Integrated multiparametric models encompassing clinical, genetic and radiological profiles
There is the possibility to pursue an avenue that builds on the clinical and genetic risk models aforementioned. Quantifying risk in a general practice/community setting or accurately detecting lesions are two steps, but how can imaging data from those that are directed to screening be included?
Risk stratification could be implemented in computing an individual woman’s risk pre-diagnosis (either lifetime or nearer horizons), but also on identification of a breast lesion. In the unlikely event that all life-threatening breast cancers can be predicted by a single ‘screen vs. don’t screen’ system, I believe that both aspects of stratification should occur and be implemented into practice. A tantalising hypothesis for reducing overdiagnosis and truly personalising breast cancer care is the stacking/sequencing of algorithms derived using machine learning methods that can not only direct screening to those with appropriately high risk of being adversely affected by breast tumours, but also decide appropriate treatment strategy or direct modulation of breast cancer risk.
Such algorithms should be assessed in new possible scenarios, such as:
Diversify the focus from early detection to prevention
° Multiparametric models may be able to direct personalised lifestyle or pharmacological modifications that can reduce risk of incident breast cancer ° The concept of breast cancer chemoprevention may be suitable for wider roll-out to women without ‘standard’ factors such as BRCA mutation on the basis of calculated risk score ° Focus on risk of death from breast cancer
° Models with an explicit focus on directing screening to those with higher mortality risk may aid a reduction in the detection of clinically non-significant lesions ° The possibility of active surveillance of breast changes or lesions deemed as ‘low-risk’

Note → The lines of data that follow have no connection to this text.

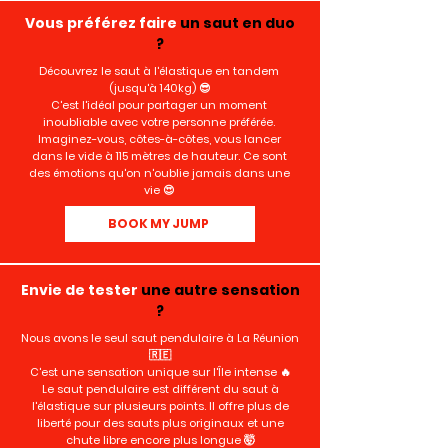
Vous préférez faire
un saut en duo
?
Découvrez le saut à l'élastique en tandem
(jusqu'à 140kg) 😎
C'est l'idéal pour partager un moment
inoubliable avec votre personne préférée.
Imaginez-vous, côtes-à-côtes, vous lancer
dans le vide à 115 mètres de hauteur. Ce sont
des émotions qu'on n'oublie jamais dans une
vie 😍
BOOK MY JUMP
Envie de tester
une autre sensation
?
Nous avons le seul saut pendulaire à La Réunion
🇷🇪
C'est une sensation unique sur l'Île intense 🔥
Le saut pendulaire est différent du saut à
l'élastique sur plusieurs points. Il offre plus de
liberté pour des sauts plus originaux et une
chute libre encore plus longue 🤯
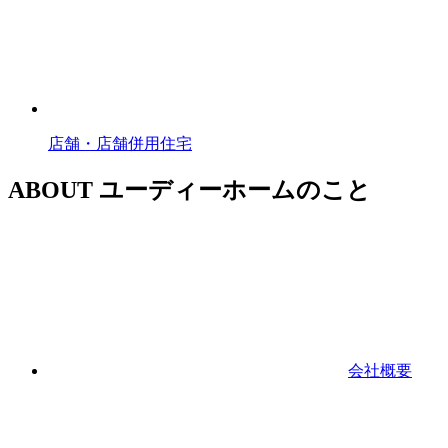
店舗・店舗併用住宅
ABOUT
ユーディーホームのこと
会社概要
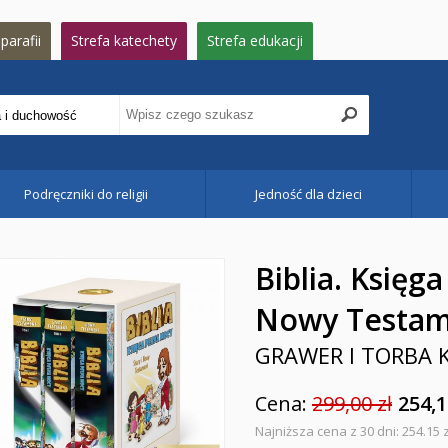
parafii
Strefa katechety
Strefa edukacji
Podręczniki do religii
Jedność dla dzieci
Biblia. Księg
Nowy Testam
GRAWER I TORBA 
Cena:
299,00 zł
254,1
Najniższa cena z 30 dni: 254.15 z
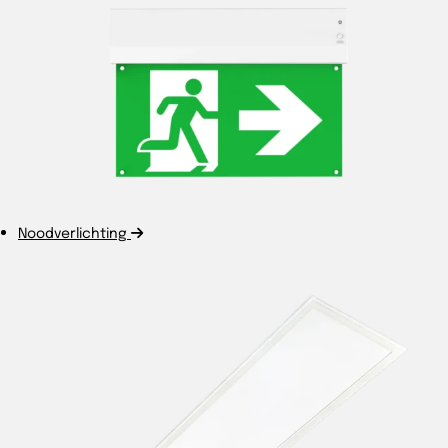
Noodverlichting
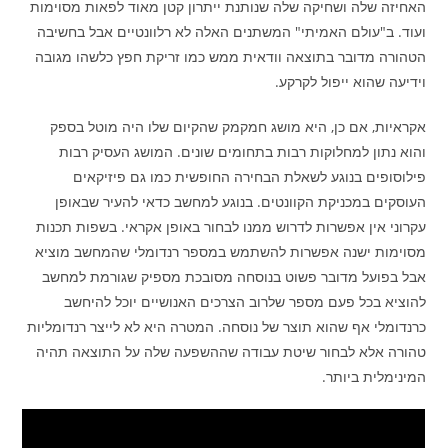
האחיזה שלה ושחיקה שלה שנותנת ייתרון קטן מאוד לפאות מסוימות
ועוד. ב"עולם האמיתי" המשתנים האלה לא רלוונטיים אבל בחשיבה
הטהורה מדובר בתוצאה וודאית ממש כמו זריקת חפץ כלשהו מגובה
וידיעה שהוא ייפול לקרקע.
אקראיות, אם כן, היא מושג חמקמק שהקיום שלו היה מוטל בספק
והוא נתון למחלוקות רבות בתחומים שונים. המושג העסיק רבות
פילוסופים בנוגע לשאלת הבחירה החופשית כמו גם פיזיקאים
העוסקים במכניקת הקוונטים. בנוגע למחשב כדאי להעיר שבאופן
עקרוני אין אפשרות לדרוש ממנו לבחור באופן אקראי. בשפות תכנות
מסוימות ישנה אפשרות להשתמש במספר רנדומלי שהמחשב מוציא
אבל בפועל מדובר פשוט בנוסחה מסובכת מספיק שגורמת למחשב
להוציא בכל פעם מספר שלרוב הצרכים האנושיים יוכל להיחשב
כרנדומלי אף שהוא תוצר של נוסחה. המטרה היא לא לייצר רנדומליות
טהורה אלא לבחור שיטת עבודה שההשפעה שלה על התוצאה תהיה
המינימלית ביותר.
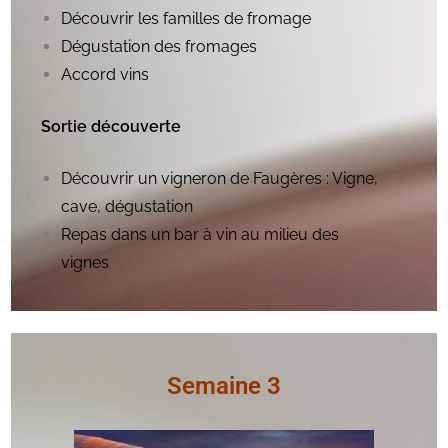
Découvrir les familles de fromage
Dégustation des fromages
Accord vins
Sortie
découverte
Découvrir un vigneron de Faugères : Vigne,
cave, dégustation
Repas dans un bar à vin au milieu des
vignes
Semaine 3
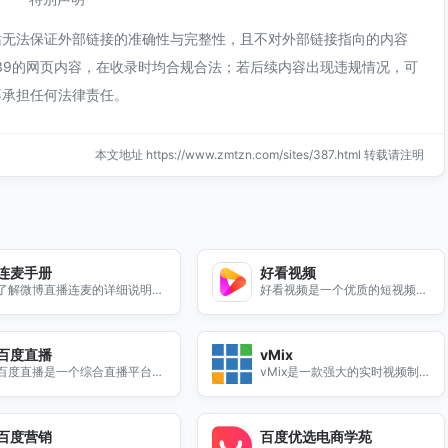
站无法保证外部链接的准确性与完整性，且不对外部链接指向的内容
5:39的网页内容，在收录时均合规合法；若后续内容出现违规情况，可
不承担任何法律责任。
本文地址 https://www.zmtzn.com/sites/387.html 转载请注明
连麦手册
好看视频
了解微博直播连麦的详细说明和
好看视频是一个优质的短视频观
操作步骤，提升您的直播互动体
看平台，提供丰富多彩的短视频
验，获取更多观众关注。
内容，满足您的娱乐需求。
百度直播
vMix
百度直播是一个综合直播平台，
vMix是一款强大的实时视频制
提供多样化的直播内容，满足用
作软件，支持多种视频源和直播
户的各种需求，欢迎访问我们的
功能，助您轻松制作高质量视
官方网站。
频。
百度营销
百度优选电商学苑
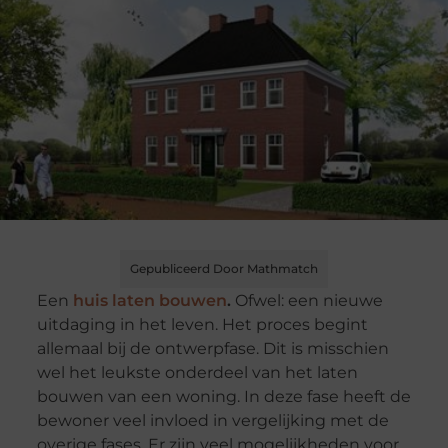
Gepubliceerd Door Mathmatch
Een
huis laten bouwen
.
Ofwel: een nieuwe
uitdaging in het leven. Het proces begint
allemaal bij de ontwerpfase. Dit is misschien
wel het leukste onderdeel van het laten
bouwen van een woning. In deze fase heeft de
bewoner veel invloed in vergelijking met de
overige fases. Er zijn veel mogelijkheden voor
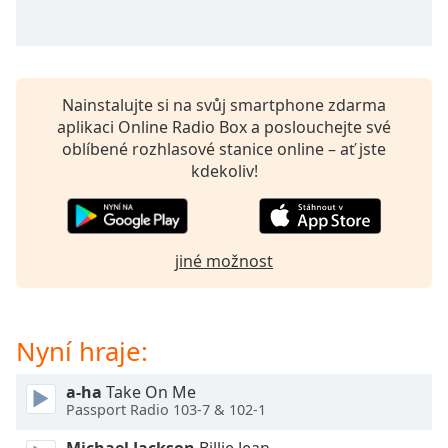
opens
subtitles
settings
dialog
subtitles
Nainstalujte si na svůj smartphone zdarma
off
,
aplikaci Online Radio Box a poslouchejte své
selected
oblíbené rozhlasové stanice online – ať jste
kdekoliv!
Audio
Track
Picture-
in-
jiné možnost
Picture
Fullscreen
This
is
Nyní hraje:
a
modal
a-ha
Take On Me
window.
Passport Radio 103-7 & 102-1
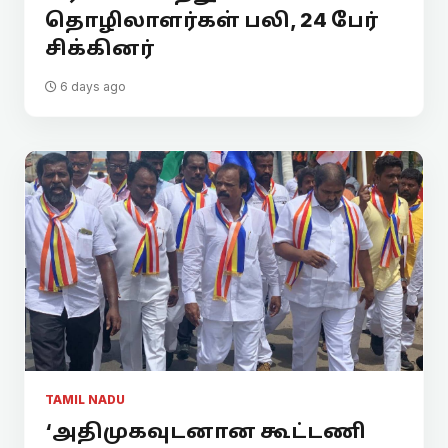
தொழிலாளர்கள் பலி, 24 பேர்
சிக்கினர்
6 days ago
TAMIL NADU
‘அதிமுகவுடனான கூட்டணி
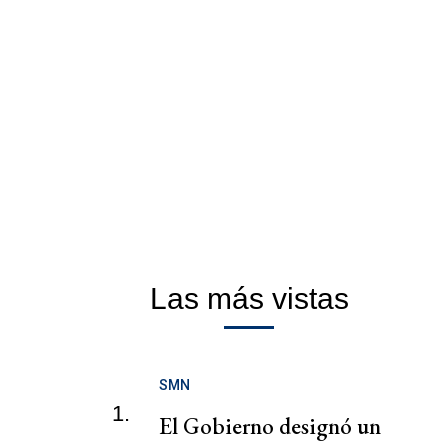
Las más vistas
SMN
1.
El Gobierno designó un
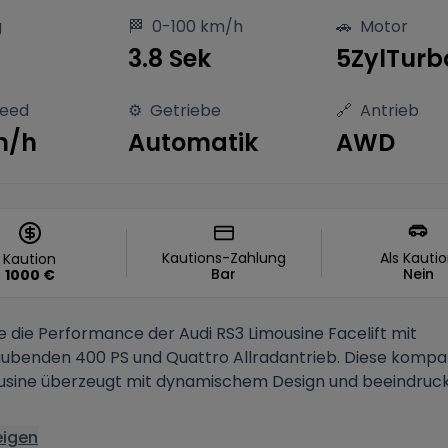
g
🏁
0-100 km/h
🚗
Motor
S
3.8 Sek
5ZylTurb
peed
⚙️
Getriebe
🔗
Antrieb
m/h
Automatik
AWD
Kautions-Zahlung
Als Kauti
Kaution
Bar
Nein
1000
€
e die Performance der Audi RS3 Limousine Facelift mit
benden 400 PS und Quattro Allradantrieb. Diese kompa
usine überzeugt mit dynamischem Design und beeindruc
eigen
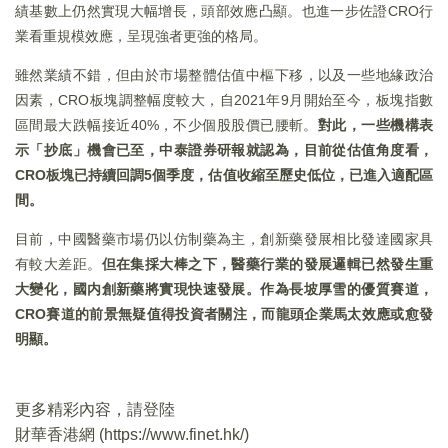
績基數上仍然實現大幅增長，頭部效應凸顯。也進一步佐證CRO行
業看重規模效應，呈現強者更強的格局。
雖然業績不錯，但由於市場整體估值中樞下移，以及一些地緣政治
因素，CRO板塊調整幅度較大，自2021年9月開始至今，板塊指數
區間最大跌幅接近40%，不少個股股價已腰斬。
對此，一些機構表
示「抄底」機會已至，中泰證券研報就認為，目前從估值角度看，
CRO
板塊已持續回調5
個季度，估值收縮至歷史低位，已進入適配區
間。
目前，中國醫藥市場仍以仿制藥為主，創新藥發展相比發達國家具
有較大差距。
但在集採大棒之下，醫藥行業的發展邏輯已然發生重
大變化，國内創新藥將實現快速發展。作為長坡厚雪的優質賽道，
CRO
賽道的前景無疑值得投資者關注，而龍頭企業馬太效應或愈發
明顯。
更多精彩內容，請登陸
財華香港網 (
https://www.finet.hk/
)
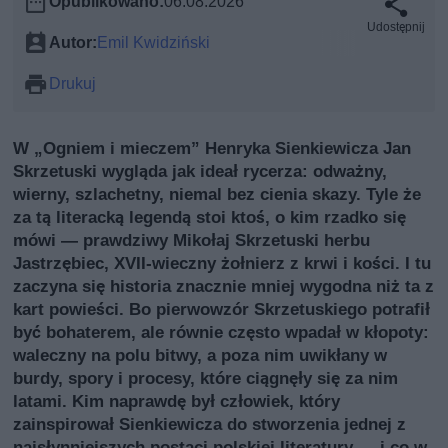
Opublikowano:
06.08.2026
Udostępnij
Autor:
Emil Kwidziński
Drukuj
W „Ogniem i mieczem” Henryka Sienkiewicza Jan
Skrzetuski wygląda jak ideał rycerza: odważny,
wierny, szlachetny, niemal bez cienia skazy. Tyle że
za tą literacką legendą stoi ktoś, o kim rzadko się
mówi — prawdziwy Mikołaj Skrzetuski herbu
Jastrzębiec, XVII‑wieczny żołnierz z krwi i kości. I tu
zaczyna się historia znacznie mniej wygodna niż ta z
kart powieści. Bo pierwowzór Skrzetuskiego potrafił
być bohaterem, ale równie często wpadał w kłopoty:
waleczny na polu bitwy, a poza nim uwikłany w
burdy, spory i procesy, które ciągnęły się za nim
latami. Kim naprawdę był człowiek, który
zainspirował Sienkiewicza do stworzenia jednej z
najsłynniejszych postaci polskiej literatury — i co w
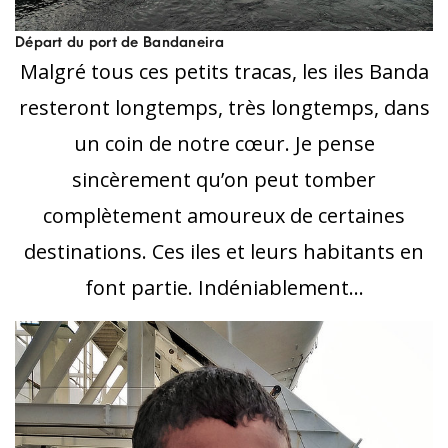
Départ du port de Bandaneira
Malgré tous ces petits tracas, les iles Banda
resteront longtemps, très longtemps, dans
un coin de notre cœur. Je pense
sincèrement qu’on peut tomber
complètement amoureux de certaines
destinations. Ces iles et leurs habitants en
font partie. Indéniablement…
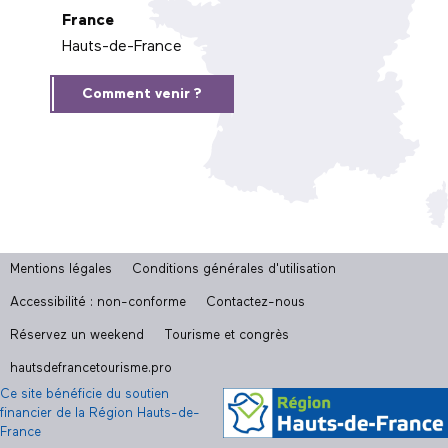
France
Hauts-de-France
Comment venir ?
Mentions légales
Conditions générales d'utilisation
Accessibilité : non-conforme
Contactez-nous
Réservez un weekend
Tourisme et congrès
hautsdefrancetourisme.pro
Ce site bénéficie du soutien
financier de la Région Hauts-de-
France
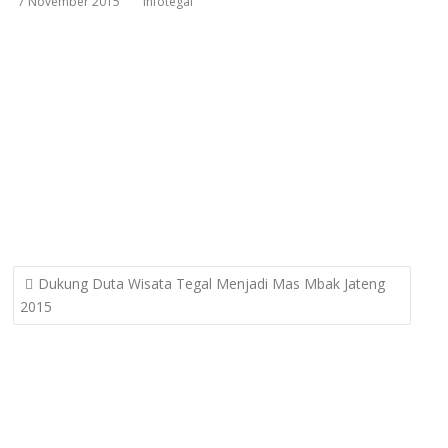
7 November 2015
infotegal
Post
Dukung Duta Wisata Tegal Menjadi Mas Mbak Jateng
navigation
2015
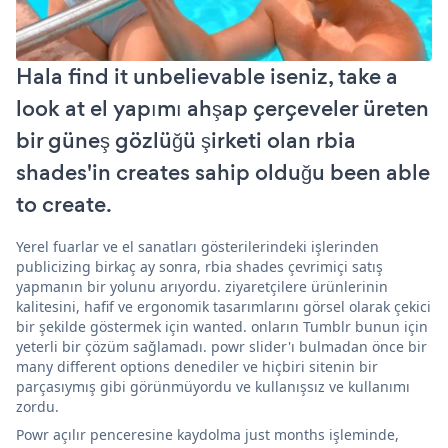
Hala find it unbelievable iseniz, take a
look at el yapımı ahşap çerçeveler üreten
bir güneş gözlüğü şirketi olan rbia
shades'in creates sahip olduğu been able
to create.
Yerel fuarlar ve el sanatları gösterilerindeki işlerinden
publicizing birkaç ay sonra, rbia shades çevrimiçi satış
yapmanın bir yolunu arıyordu. ziyaretçilere ürünlerinin
kalitesini, hafif ve ergonomik tasarımlarını görsel olarak çekici
bir şekilde göstermek için wanted. onların Tumblr bunun için
yeterli bir çözüm sağlamadı. powr slider'ı bulmadan önce bir
many different options denediler ve hiçbiri sitenin bir
parçasıymış gibi görünmüyordu ve kullanışsız ve kullanımı
zordu.
Powr açılır penceresine kaydolma just months işleminde,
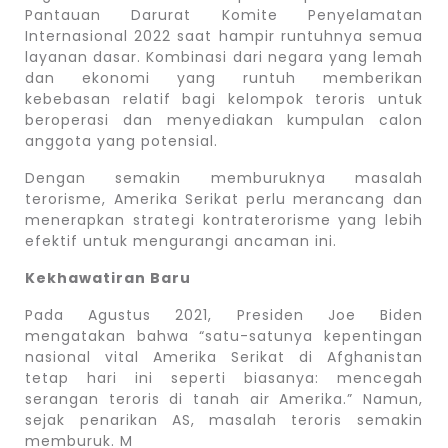
Pantauan Darurat Komite Penyelamatan
Internasional 2022 saat hampir runtuhnya semua
layanan dasar. Kombinasi dari negara yang lemah
dan ekonomi yang runtuh memberikan
kebebasan relatif bagi kelompok teroris untuk
beroperasi dan menyediakan kumpulan calon
anggota yang potensial.
Dengan semakin memburuknya masalah
terorisme, Amerika Serikat perlu merancang dan
menerapkan strategi kontraterorisme yang lebih
efektif untuk mengurangi ancaman ini.
Kekhawatiran Baru
Pada Agustus 2021, Presiden Joe Biden
mengatakan bahwa “satu-satunya kepentingan
nasional vital Amerika Serikat di Afghanistan
tetap hari ini seperti biasanya: mencegah
serangan teroris di tanah air Amerika.” Namun,
sejak penarikan AS, masalah teroris semakin
memburuk. M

° Models that risk stratify carcinoma in situ or small, indolent tumours in older women may be useful to judiciously direct appropriate treatment
Conclusions
Novel risk stratification and image analysis algorithms have significant potential for ‘personalised’ screening concepts. However, the focus must be shifted away from purely finding every tumour, as this will not counteract overdiagnosis. Training models to find all pathologically confirmed tumours uses a sub-optimal gold standard, as histology cannot discriminate between indolent and fatal breast cancer. Screening should be made ‘smarter’ by not just minimising false results but directing expedited diagnosis and treatment to those that have tumours likely to actually cause harm. Such endeavours may comprise calculation of lifetime risk and/or individual lesion risk and will necessitate concerted, multidisciplinary action in terms of dataset linkage, as well as integration of biostatistical, genetic, epidemiological, radiological and health economic expertise.